Environment the hot topic at NPC 2006

Zhou Shengxian, head of SEPA, has been popping up all over the media landscape after making a statement to the 10th session of the National People’s Congress about the need for more concentration on environmental issues.

The latest from Reuters via Planet Ark (link):

“Scientific approach to development” might seem like at empty slogan, but China’s environment chief thinks it’s the tool he needs to tackle the country’s pollution woes.

“It has equipped me with a very powerful weapon. If I use this weapon properly I will not end up resigning,” said Zhou, who heads the State Environmental Protection Administration (SEPA).

More than two decades of 9.5 percent annual growth have come at the cost of pollution so severe it has become a cause of riots, health problems and made China home to 20 of the world’s 30 most smog-choked cities.

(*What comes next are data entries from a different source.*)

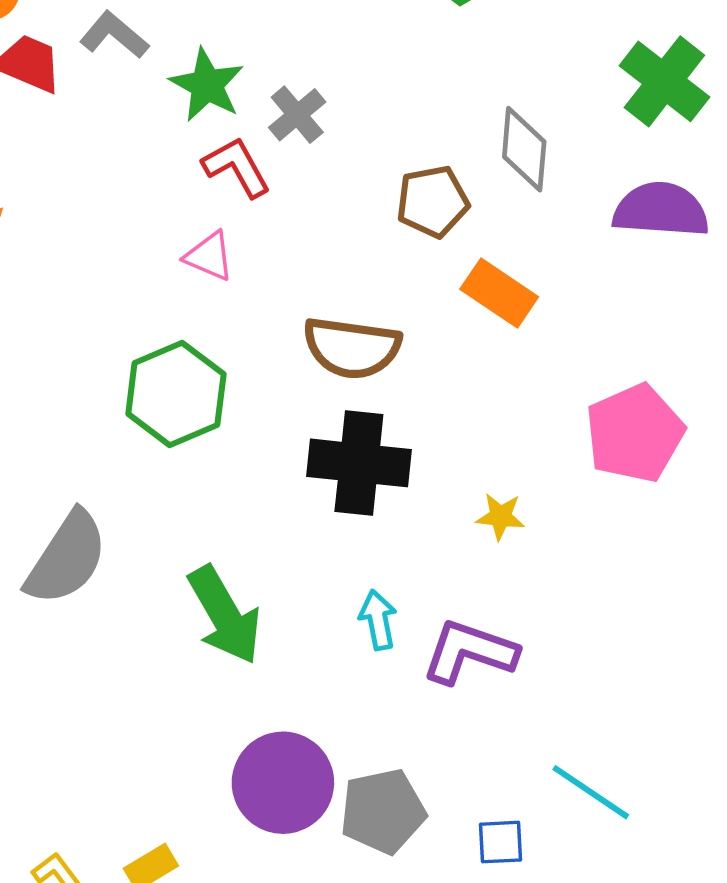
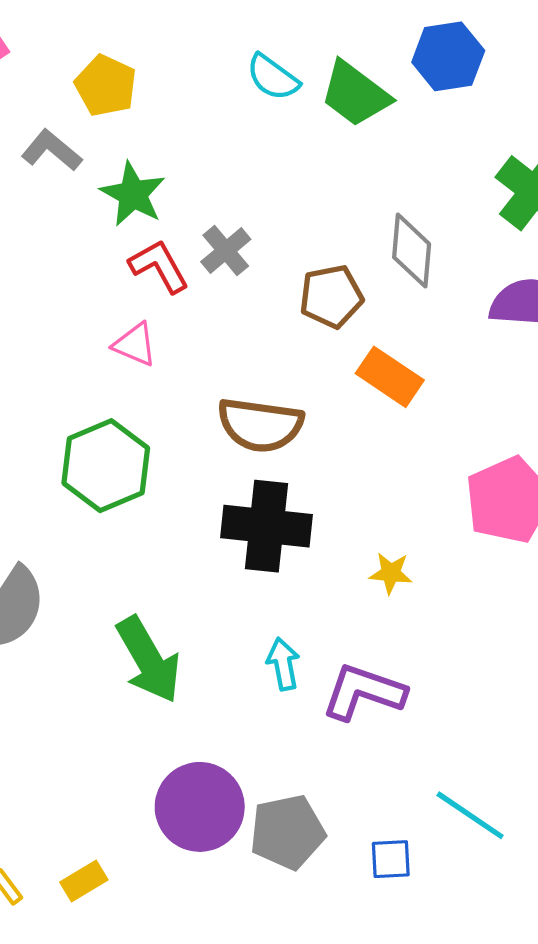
gray cross: (297, 115) -> (226, 251), moved

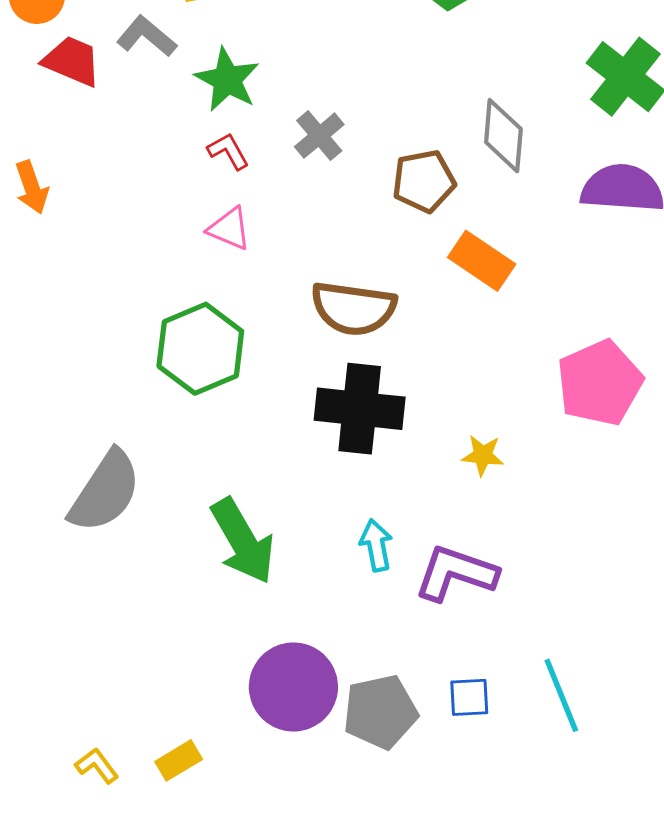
red L-shape: (159, 266) -> (228, 151), moved, size x0.7
cyan line: (470, 815) -> (561, 695), turned 34
blue square: (391, 859) -> (469, 697), moved

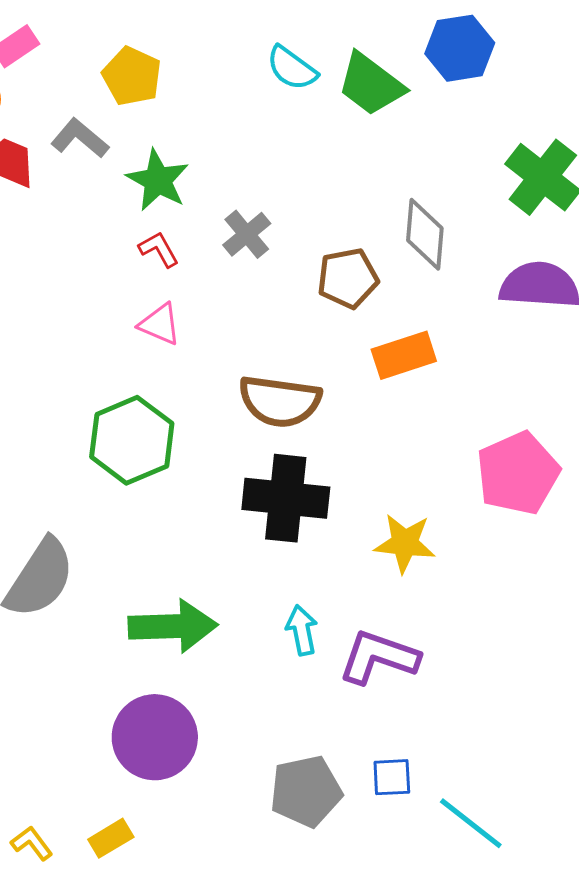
orange rectangle: (482, 261) -> (404, 355), turned -52
yellow star: (483, 455) -> (405, 543), size x1.5
green arrow: (243, 541) -> (173, 626), turned -62
purple circle: (293, 687) -> (155, 737), moved
cyan line: (561, 695) -> (471, 823), moved, turned -30

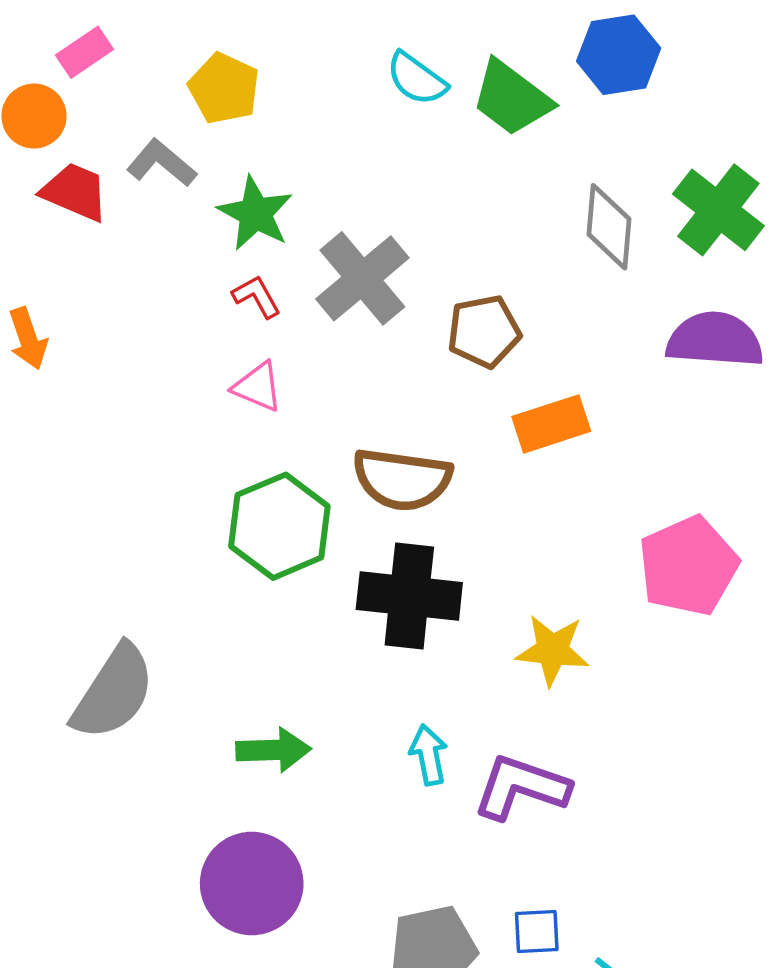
gray cross: (247, 234) -> (362, 278), size x1.6
gray diamond: (425, 234) -> (609, 227), moved
green hexagon: (132, 440) -> (279, 526), moved
green arrow: (173, 626) -> (273, 750), size x0.7

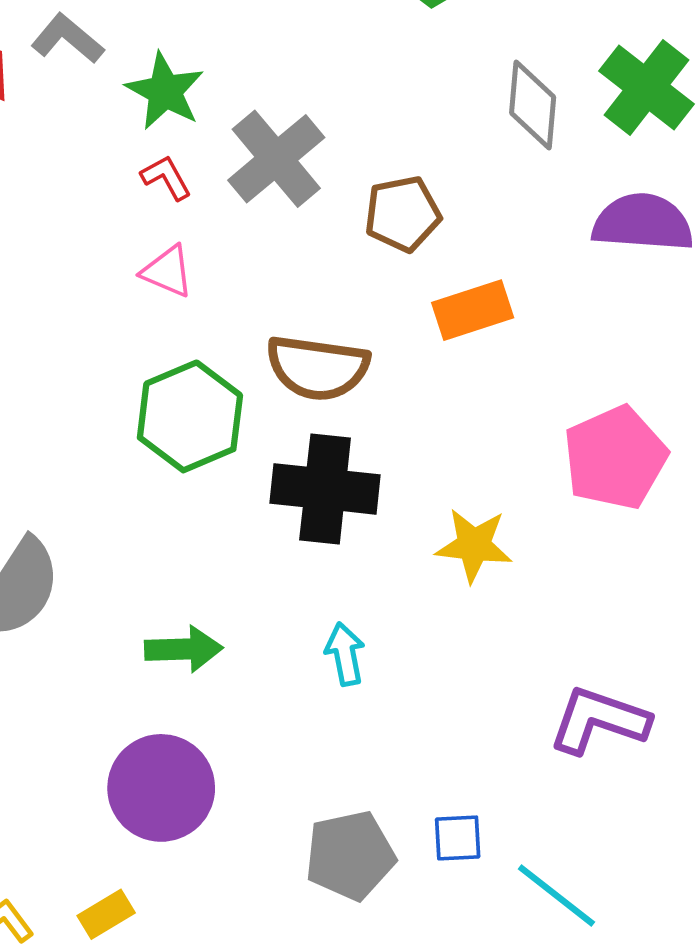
purple L-shape: (521, 787) -> (599, 720), moved

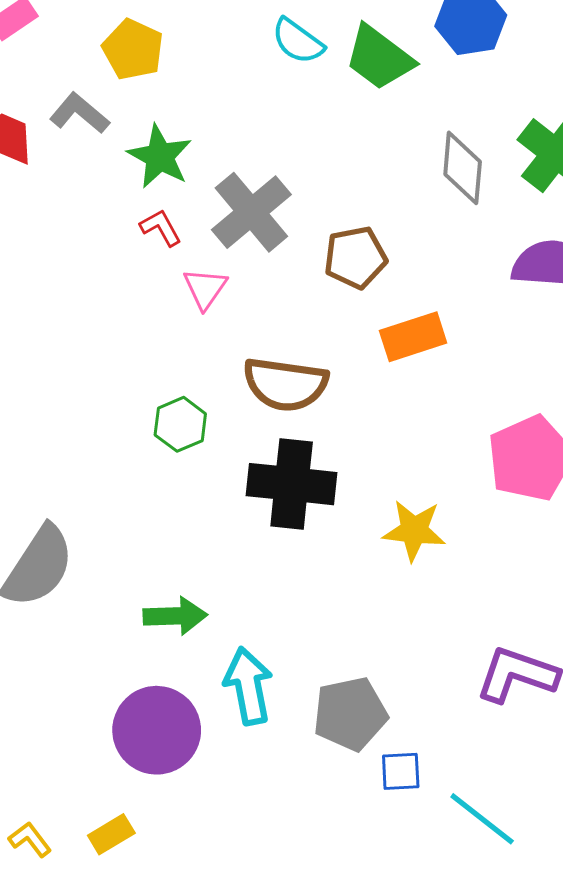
pink triangle: (167, 271) -> (205, 288), moved, turned 42
green hexagon: (190, 416) -> (180, 424), size x0.6
cyan arrow: (345, 654) -> (248, 686), moved, size x1.5
gray pentagon: (350, 855) -> (350, 714), moved

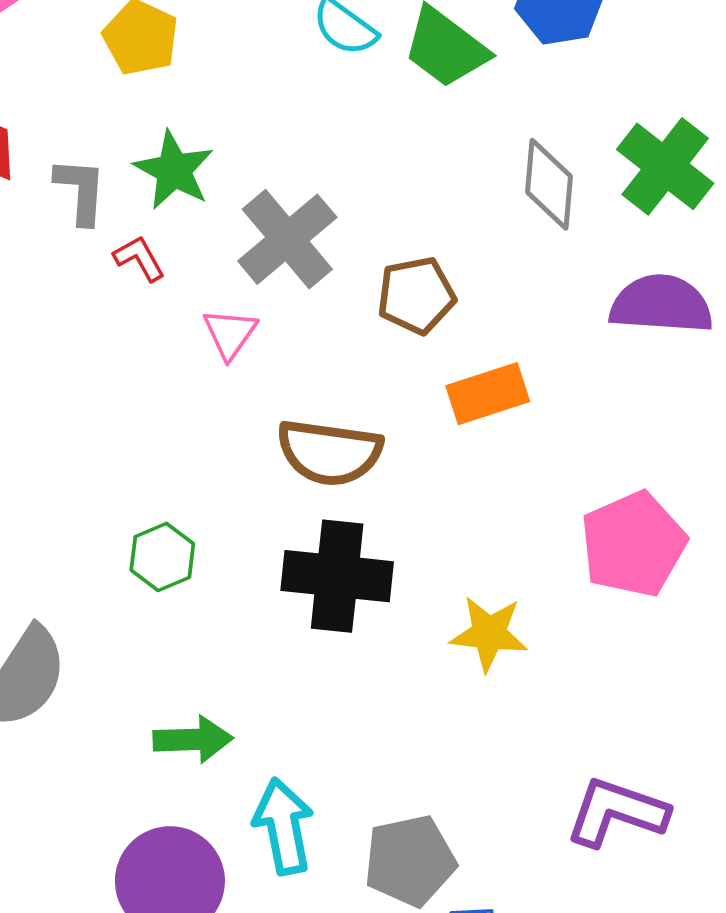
gray L-shape: (79, 113) -> (81, 191), moved, turned 54
red L-shape: (161, 228) -> (139, 258), moved
green hexagon: (180, 424) -> (162, 557), moved

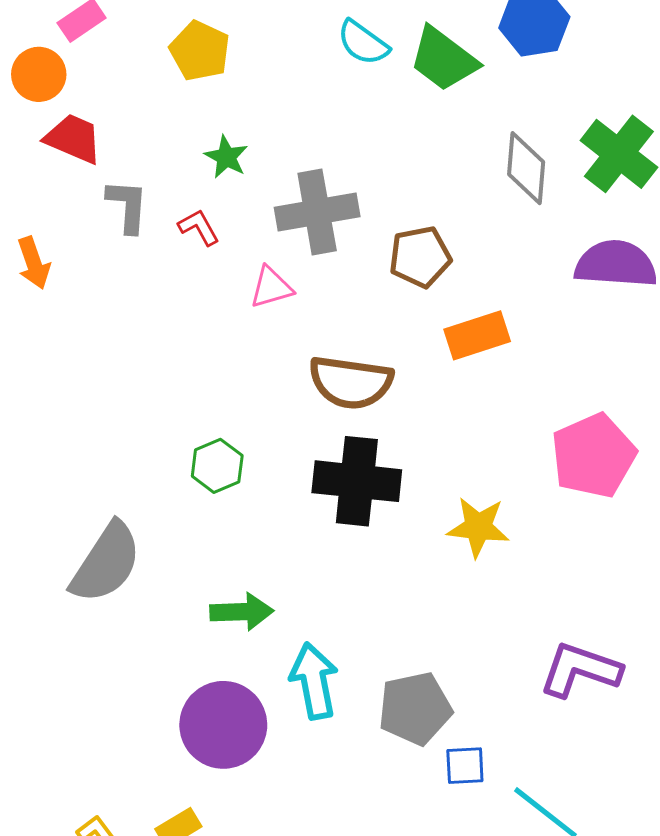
green star: (174, 170) -> (226, 157), size x0.7
gray L-shape: (81, 191) -> (127, 206), moved
gray cross: (287, 239) -> (317, 212), turned 30
pink triangle: (230, 334) -> (271, 287), turned 39

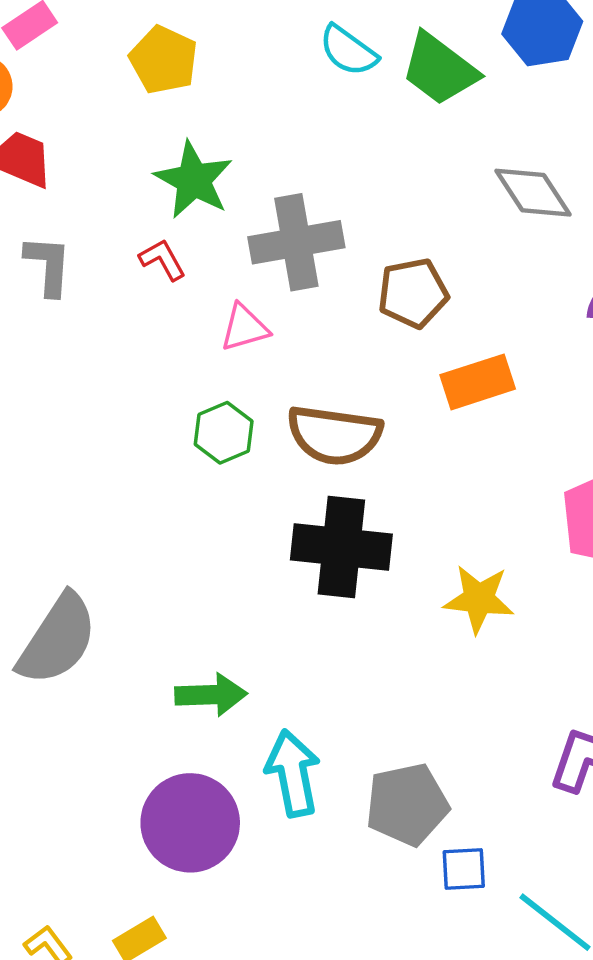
green star: (226, 157) -> (194, 180), size x1.6
gray diamond: (526, 168) -> (533, 193), turned -38
gray L-shape: (127, 206) -> (48, 265), moved
green hexagon: (217, 466) -> (224, 433), moved

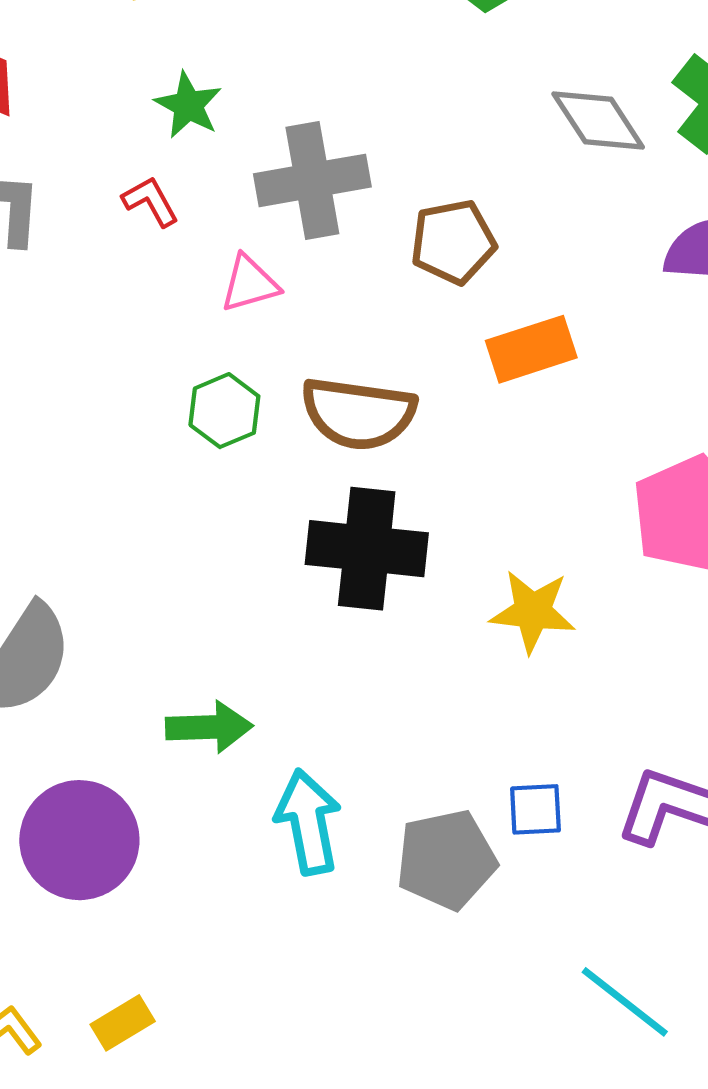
green star: (194, 180) -> (188, 105), size x0.7
purple circle: (190, 823) -> (79, 840), moved
blue square: (464, 869) -> (535, 809), moved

But in what has become a theme of the 10-day session of China’s annual rubber-stamp parliament, when nearly 3,000 delegates meet to discuss and improve Communist Party policies, Zhou said the growth at any cost approach was changing.

“Under some conditions, development is like combustion,” Zhou warned. “What’s burned away are resources, what’s leftover is pollution, and what’s produced in that process is GDP.”

This follows AP coverage of Zhou’s recent remarks to the NPC via the Seattle Post Intelligencer (link):

Technorati Tags:

Environmental protection took on new urgency for Chinese leaders after a Nov. 13 chemical spill in a northeastern river forced a city to shut down its water supply, and sent pollutants flowing into Russia.

Zhou’s agency said in a report that its goals for this year include better prevention and control of pollution in major rivers, stricter environmental law enforcement and increased supervision of nuclear and radiation safety.

The agency also will develop an environmental law enforcement team, it said.

Finally, the Chinese Press appear to be jumping on Zhou’s bandwagon, with Xinhua running an article on farmers’ support for an “environment-friendly countryside” and People’s Daily quoting an NPC delegate as calling for the writing of a “right to environmental information” into the Chinese constitution.